Friday 16 September 2011

Fictional Economic Reality.

Apparently the UBS bank lost £1.3billion, not in a tea break but in around a second. At that rate they could have lost the cost to the world of World War II in a couple of days. It was due to a ‘Black Swan’ moment, a moment when something inconceivable happens. The Swiss France suddenly dropped 8%, which then must have kicked in an automatic sell, and poof, all gone. This begs the question, have you ever seen a black swan? I’m guessing only in fiction, as there’s no such thing. But this black swan moment did really happen, like in reality. Which begs a further question, did this really happen or did it happen in a fictional reality?

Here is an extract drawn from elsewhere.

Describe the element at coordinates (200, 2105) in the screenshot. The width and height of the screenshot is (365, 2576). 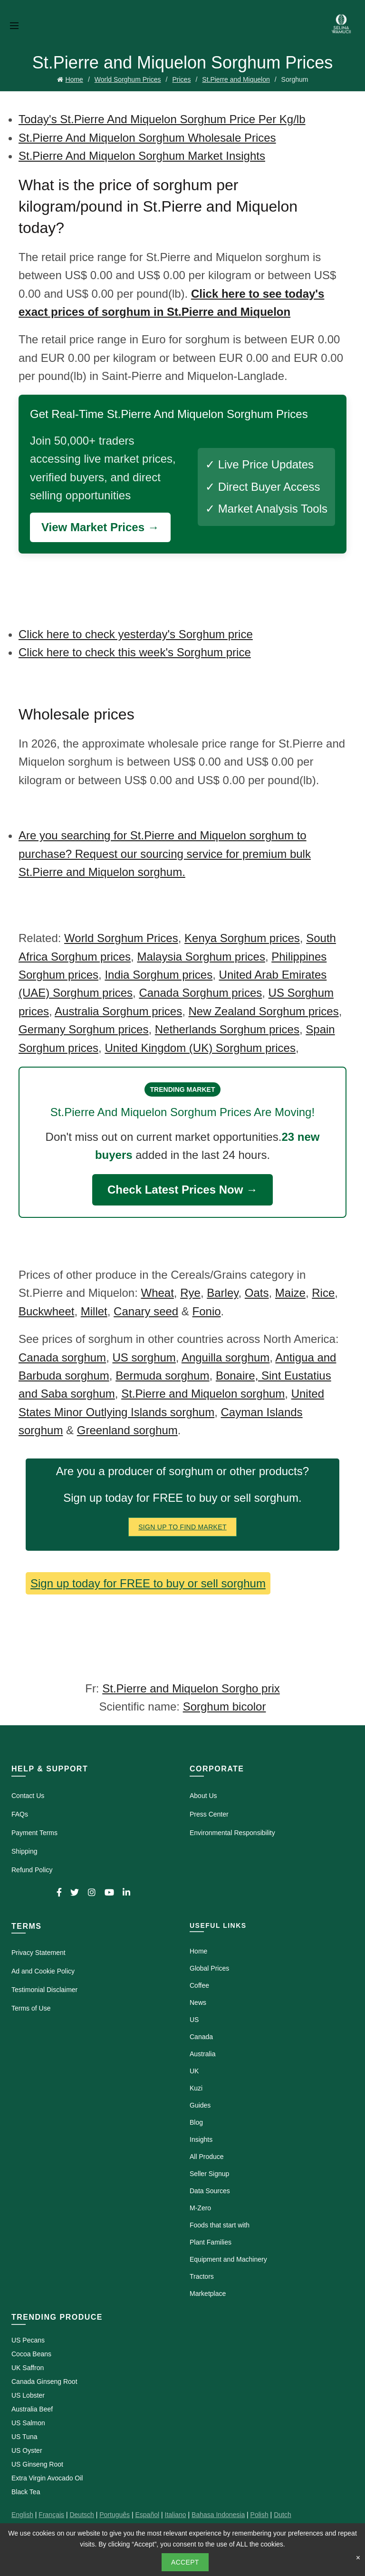
I see `Guides` at that location.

Obviously there are real accounts on real computers and real people on real chairs and we normally envisage fiction and reality as oil and water, but is this apparent clear differentiation in itself a fiction? Do we live in an emulsion of the two? If mysticism is the technical term for this emulsion then in a sense computers are the mysticism of our age. Instead of cutting the throat of a goat to cause a good harvest, two real but unrelated occurrences connected only by a socially accepted fiction, we can by the merest mouse click wipe out the combined value of several thousand lifetimes in a second. That’s fiction, but it really happened. In a sense there’s a war on between fact and fiction. Governments are dealing with fact and traders are dealing in their own contrived mystical fiction and fiction is winning. This week there is unprecedented cooperation between US and European governments to avoid a fictional Armageddon, a catastrophic crop failure because we haven’t killed enough goats. Unfortunately thus far governments have been suckered into using the preferred mystical weaponry of the traders. Lets hope this time they use the authority of reality to move the battle to firmer, more favourable ground.